— Сестрица, — позвал монашек, — скоро подадут обед?
Иваковская вздрогнула у порога палаты, обернулась и, бросив дикий взгляд на монашка, махнула рукой и выбежала в соседнюю палату. В эту ночь я отвратительно спал: то мне снились собаки, больше черные и лохматые, то генералы разные, с бычьими шеями, в орденах, то дикие буланые лошади, которые гнались за мной и хотели схватить зубами за голову. Синюков разбудил меня. Я открыл глаза и почувствовал, что я весь в поту.
— Пей чай. Давно принесли, небось уже остыл, — проговорил Синюков.
Я остановил взгляд на столике: рядом с завтраком лежала книга Канта. Я быстро поднялся, надел туфли, халат и пошел умываться.
Я вернулся из перевязочной.
— Ну как? — крикнул Синюков.
— На комиссию, — ответил я. — Врач сказал, что рука может работать.
— Думаешь, возьмут?
— И меня назначили на комиссию, — задержавшись на пороге, подал голос Игнат Денисович. — Ананий Андреевич, может, в одну часть попадем?
— Завтра и меня назначат на комиссию, — вздохнул Синюков.
Няни принесли завтраки, чай. Тишина. В ней шуршат туфли нянек. Мне очень грустно и так, словно меня стегает пронизывающий осенний дождик. Грусть горит и в глазах Игната Лухманова и Синюкова. Я стал смотреть в окно. Над противоположным домом засинело небо. И оно грустно — грустит вместе со мною. Я отвернулся от окна, сел за столик. Раненые, кто лежа, кто сидя, завтракали и пили чай. Было слышно, как чавкали их рты, как булькал чай в их горлах, как хрустели на молодых зубах поджаренные корочки французских булок и калачей. Поднялось солнце, заглянуло в окна. В каждом по желтому солнцу. Хотелось подняться, подойти опять к окну, погреть руки на солнце, а потом толкнуть его с подоконника — пусть летит вниз, на тротуар.
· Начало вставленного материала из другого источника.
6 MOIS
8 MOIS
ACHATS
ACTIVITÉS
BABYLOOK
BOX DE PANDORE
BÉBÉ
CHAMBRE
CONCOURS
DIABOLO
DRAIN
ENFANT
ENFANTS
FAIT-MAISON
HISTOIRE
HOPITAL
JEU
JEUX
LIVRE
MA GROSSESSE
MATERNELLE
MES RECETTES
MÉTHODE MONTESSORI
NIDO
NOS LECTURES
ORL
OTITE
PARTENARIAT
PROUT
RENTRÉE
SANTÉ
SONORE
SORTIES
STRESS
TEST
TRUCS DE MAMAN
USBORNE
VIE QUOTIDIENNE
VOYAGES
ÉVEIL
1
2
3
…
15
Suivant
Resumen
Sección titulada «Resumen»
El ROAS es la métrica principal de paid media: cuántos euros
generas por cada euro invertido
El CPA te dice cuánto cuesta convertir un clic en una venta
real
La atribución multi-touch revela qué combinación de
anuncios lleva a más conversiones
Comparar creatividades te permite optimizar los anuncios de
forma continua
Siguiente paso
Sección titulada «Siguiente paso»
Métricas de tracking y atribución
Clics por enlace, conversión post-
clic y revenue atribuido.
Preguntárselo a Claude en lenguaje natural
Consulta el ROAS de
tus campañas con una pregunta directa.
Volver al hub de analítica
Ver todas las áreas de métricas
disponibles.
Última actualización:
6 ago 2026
Поднялся, шагнул от столика, но тут же остановился: солнце висело за окном, над крышей противоположного серого дома; чтобы я не столкнул его с подоконника, оно отпрянуло назад и поднялось выше, и горит, и горит.
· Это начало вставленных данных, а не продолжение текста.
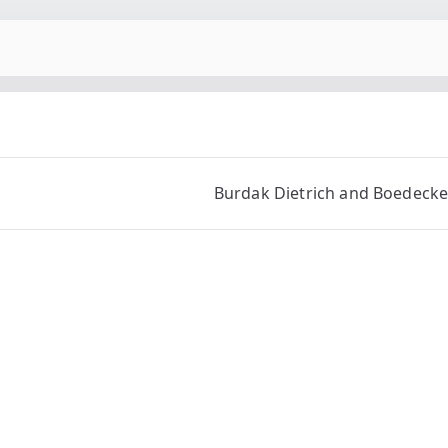
Burdak Dietrich and Boedeck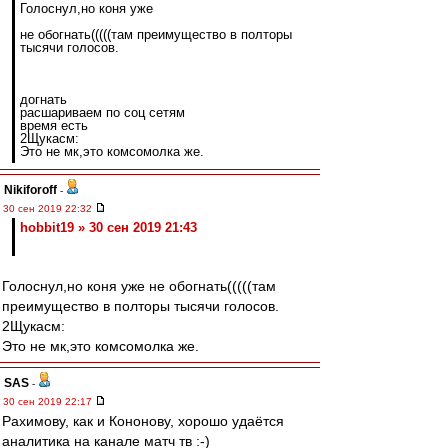
Голоснул,но коня уже
не обогнать(((((там преимущество в полторы
тысячи голосов.
догнать
расшариваем по соц сетям
время есть
2Щукасм:
Это не мк,это комсомолка же.
Nikiforoff
-
30 сен 2019 22:32
hobbit19 » 30 сен 2019 21:43
Голоснул,но коня уже не обогнать(((((там
преимущество в полторы тысячи голосов.
2Щукасм:
Это не мк,это комсомолка же.
SAS
-
30 сен 2019 22:17
Рахимову, как и Кононову, хорошо удаётся
аналитика на канале матч тв :-)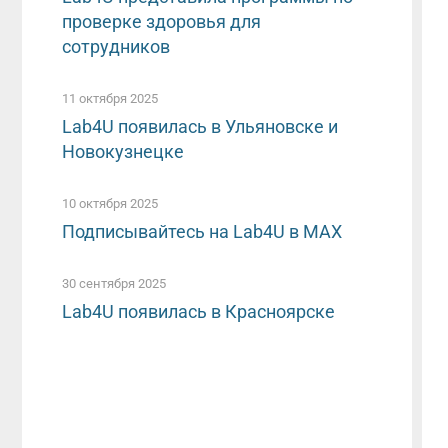
проверке здоровья для
сотрудников
11 октября 2025
Lab4U появилась в Ульяновске и
Новокузнецке
10 октября 2025
Подписывайтесь на Lab4U в MAX
30 сентября 2025
Lab4U появилась в Красноярске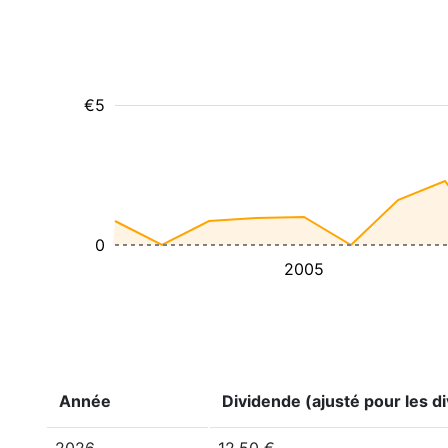
€5
0
2005
Année
Dividende (ajusté pour les di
— Садись, — предложил ласково Прокопочкин.
— Нет, — отмахнулся я и сел на край его койки. — Я хотел ладонью погладить солнце, когда оно сидело на твоем подоконнике.
— И погладил бы.
— Сбежало и висит над домом.
Прокопочкин улыбнулся и моргнул плачущими глазами, доверчиво скользнул взглядом по моему лицу и, подумав немного, шепнул:
— Хочешь, я сыграю на баяне?
— Не надо, — сказал я. — Здесь мы не одни. Ты выступаешь на вечере?
— Да. Буду играть песни. После обеда состоится репетиция в клубе. Приходи.
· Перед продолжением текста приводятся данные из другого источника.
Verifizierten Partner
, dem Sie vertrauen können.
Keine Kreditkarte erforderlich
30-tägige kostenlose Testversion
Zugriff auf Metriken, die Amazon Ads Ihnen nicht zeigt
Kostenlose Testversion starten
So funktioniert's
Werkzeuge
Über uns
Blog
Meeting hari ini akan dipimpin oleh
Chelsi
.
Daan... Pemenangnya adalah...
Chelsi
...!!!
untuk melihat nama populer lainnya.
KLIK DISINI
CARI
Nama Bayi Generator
Я встал и направился к своей койке. Лухманов легкая на спине и, согнув ноги в коленях, писал. Синюков и Первухин из картона вырезали маски. Гавриил скрестив руки на груди, глядел в потолок. Его живот свисал и лежал на коленях. Он был похож на беременную женщину. Вошла сестра Смирнова.
Синюков расцвел при виде Анны, положил картон на столик и, глядя нежно, влажными любящими глазами на нее, сказал:
— Здравствуйте, сестричка. Садитесь вот сюда.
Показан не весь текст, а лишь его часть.